_What to produce_
Look for the line that has "rs transmedia a unique" in the material below; please repeat it and every line after it, exactly, up to and including the line that has "size – roughly", and nothing else.

_Data extracts_
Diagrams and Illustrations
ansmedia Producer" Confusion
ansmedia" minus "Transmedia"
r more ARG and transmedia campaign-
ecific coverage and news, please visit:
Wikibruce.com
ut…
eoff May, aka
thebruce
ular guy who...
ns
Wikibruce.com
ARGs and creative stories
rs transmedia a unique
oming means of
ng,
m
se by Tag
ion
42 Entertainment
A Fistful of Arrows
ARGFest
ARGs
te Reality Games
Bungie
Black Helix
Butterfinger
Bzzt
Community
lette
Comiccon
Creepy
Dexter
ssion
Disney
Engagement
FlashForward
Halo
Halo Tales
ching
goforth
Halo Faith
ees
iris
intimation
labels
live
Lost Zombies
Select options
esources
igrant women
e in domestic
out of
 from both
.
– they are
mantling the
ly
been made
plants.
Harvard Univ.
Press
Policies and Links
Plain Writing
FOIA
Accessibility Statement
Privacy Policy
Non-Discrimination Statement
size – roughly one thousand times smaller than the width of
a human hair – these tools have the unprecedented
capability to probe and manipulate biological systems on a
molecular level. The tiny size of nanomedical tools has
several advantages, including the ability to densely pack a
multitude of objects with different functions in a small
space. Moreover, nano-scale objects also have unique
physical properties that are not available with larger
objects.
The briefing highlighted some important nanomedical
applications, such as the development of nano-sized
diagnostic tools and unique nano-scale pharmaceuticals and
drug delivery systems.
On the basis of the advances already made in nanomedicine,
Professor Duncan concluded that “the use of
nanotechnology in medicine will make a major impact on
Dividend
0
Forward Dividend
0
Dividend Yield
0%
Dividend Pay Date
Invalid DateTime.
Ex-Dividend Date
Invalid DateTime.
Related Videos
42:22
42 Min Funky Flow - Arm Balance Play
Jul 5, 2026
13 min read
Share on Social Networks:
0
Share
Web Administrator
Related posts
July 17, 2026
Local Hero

_Completed exercise_
rs transmedia a unique
oming means of
ng,
m
se by Tag
ion
42 Entertainment
A Fistful of Arrows
ARGFest
ARGs
te Reality Games
Bungie
Black Helix
Butterfinger
Bzzt
Community
lette
Comiccon
Creepy
Dexter
ssion
Disney
Engagement
FlashForward
Halo
Halo Tales
ching
goforth
Halo Faith
ees
iris
intimation
labels
live
Lost Zombies
Select options
esources
igrant women
e in domestic
out of
 from both
.
– they are
mantling the
ly
been made
plants.
Harvard Univ.
Press
Policies and Links
Plain Writing
FOIA
Accessibility Statement
Privacy Policy
Non-Discrimination Statement
size – roughly one thousand times smaller than the width of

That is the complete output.